Pachini: A Trans Man Who Became an Obsession to Venezuelans
It’s believed that trans people are a current phenomenon. However, in 1941 there was a case that both fascinated and scandalized provincial Caracas and proved the opposite.
On October 5th , 1941, newspaper La Esfera published a piece about José Manuel Pachini, remembered as “María” Pachini: “An extremely curious, pilgrim, and novel case; perhaps the first known case in the country was discovered yesterday (…) a woman that, impersonating a man, had the audacity to court someone from her own sex and get married with all the benefits of the law.”
The report goes on to tell how Pachini (or Paquini, according to La Esfera) assumed a male role at the age of thirteen and lived as such for almost three decades. He was a bus collector, electrician, barber and nurse, among other occupations. In 1940, while working as a bricklayer, he married seventeen-year-old Bárbara Valenzuela.
The legendary journalist and chronicler Oscar Yanes dedicates a few pages from his book Los años inolvidables to the case of “the wife that isn’t the wife of the man who isn’t a man.” He begins his story when Bárbara Valenzuela reaches the La Vega police precinct to file a complaint: “A week before Bárbara went to the police, the bricklayer came home completely drunk. Pachini couldn’t even stand on his feet so his wife laid him on the bed and began to undress him. When she opened his shirt, she saw several strips of cloth tightly tied to his back. She thought they were bandages, but screamed her head off when she discovered that underneath those strips were women’s breasts”.
Pachini, Yanes claims, would avoid being seen naked by Bárbara under the excuse of modesty and virtue, and when it came to consummating their love, he’d use a dildo. The police picked him up and the scandal, fed by the press of the time, generated fascination and morbid attraction, turning José Manuel Pachini into a Leonard Zelig of sorts.
“On the trolley, on the bus, at the movies, in the parks, and anywhere people would gather, the main topic of conversation was the case of the woman-man.” The few available references you’ll find today will show you the curiosity, derision and rejection of the times.
The most conservative voices didn’t waste time complaining about the attention given to a case, only to “instruct sick and degenerate minds (…) in something that’s so heinous that it should be completely excised, if we want to brag about being a civilized and forward society.” Without directly mentioning the case, an editorial from the SIC magazine, dated November, 1941, calls the press “irresponsible” for the coverage.
Even Andrés Eloy Blanco and Miguel Otero Silva jested about the story in their stage production Venezuela Güele A Oro, where one of the characters buys Pachini’s “dovetailed gold” engagement ring. Andrés Eloy Blanco also wrote for El Morrocoy Azul an imaginary interview to a woman that he describes as a “reverse Pachini.” There’s even a merengue song by Los Antaños del Stadium titled “María Pachini.”

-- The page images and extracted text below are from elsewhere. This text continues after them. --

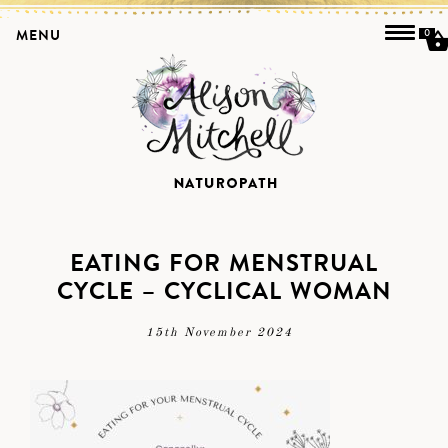
MENU
0
EATING FOR MENSTRUAL
CYCLE – CYCLICAL WOMAN
15th November 2024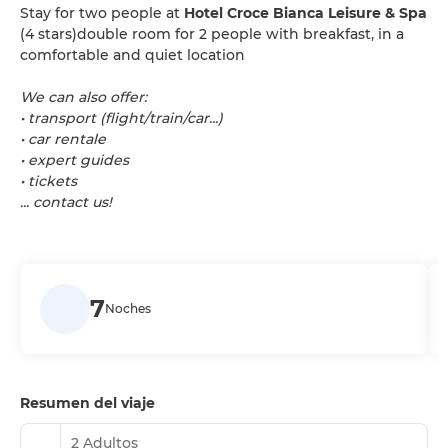
Stay for two people at
Hotel Croce Bianca Leisure & Spa
(4 stars)double room for 2 people with breakfast, in a
comfortable and quiet location
We can also offer:
• transport (flight/train/car...)
• car rentale
• expert guides
• tickets
... contact us!
7
Noches
Resumen del viaje
2 Adultos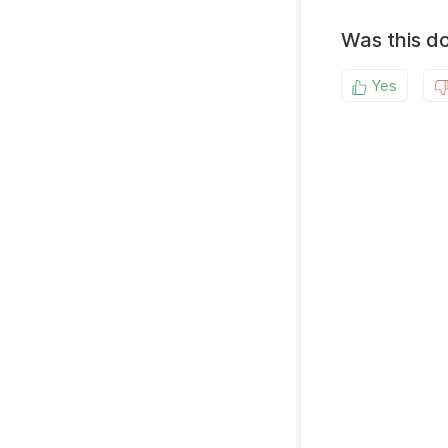
Was this d
Yes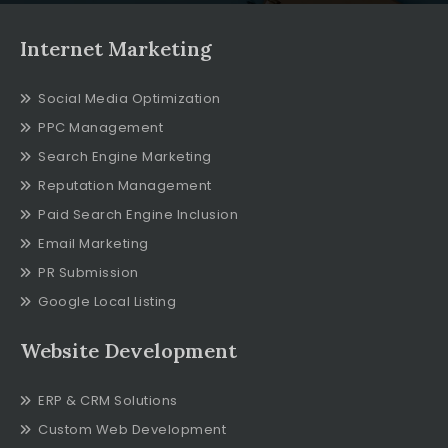
Internet Marketing
Social Media Optimization
PPC Management
Search Engine Marketing
Reputation Management
Paid Search Engine Inclusion
Email Marketing
PR Submission
Google Local Listing
Website Development
ERP & CRM Solutions
Custom Web Development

Jurists, Yanes says, ruled that the marriage with Bárbara Valenzuela couldn’t be annulled because it simply was “non-existent.” Pachini’s other relationships with women in other states were uncovered, and he was even involved in séances, which wasn’t reported in the article by La Esfera.
What was indeed reported is the turnout to Bolívar Sq. on the day of the trial: “At 11:00 a.m., Pachini, dressed in a man’s suit, since she refuses categorically to change, was taken to the courthouse and her statement was recorded. A huge crowd gathered at the doors of the old governor’s building and we could all see the sad expression clouding the poor woman’s face. No one dared utter the smallest heckle.”
Society in the capital, facing this subject, attention, controversy and jeers, stayed quiet at least.
The fascination for José Manuel Pachini didn’t last long. The Amateur Baseball World Cup in Havana, where the Heroes del 41 would claim the title, steered the attention and the audience. Nobody really knows what happened with Pachini or Valenzuela. Like Gómez’s doubloons and the Nazi submarines in Paraguana, Paquini or Pachini went on to be an eccentricity from the old days, only remembered by senior caraqueños.
A lot has changed since 1941. The LGBTI community has gained spaces and their rights are recognized in many places, including Latin America. Trans people, as Pachini’s identity would be called today, have also earned recognition and attention, although they continue to be the most vulnerable and stigmatized group in the community.
But in Venezuela it seems that time doesn’t go by if you look at the scarce policies and health services aimed at LGBTI people, the morbidity and the silence of the media when it comes to covering these topics, as well as the conservative groups that invalidate trans people by calling their identity anti-natural, degenerate, or a fad.
Truth is that people like José Manuel Pachini have existed in all time periods and places throughout human history, many times on the outskirts of society or spending their entire lives in fear of their secret being exposed. Far from seeing Pachini as a curiosity from yesteryear, maybe we should look at him as a martyr in the name of society’s incomprehension, someone who was truly revolutionary by just being. In short, a brave man ahead of his time.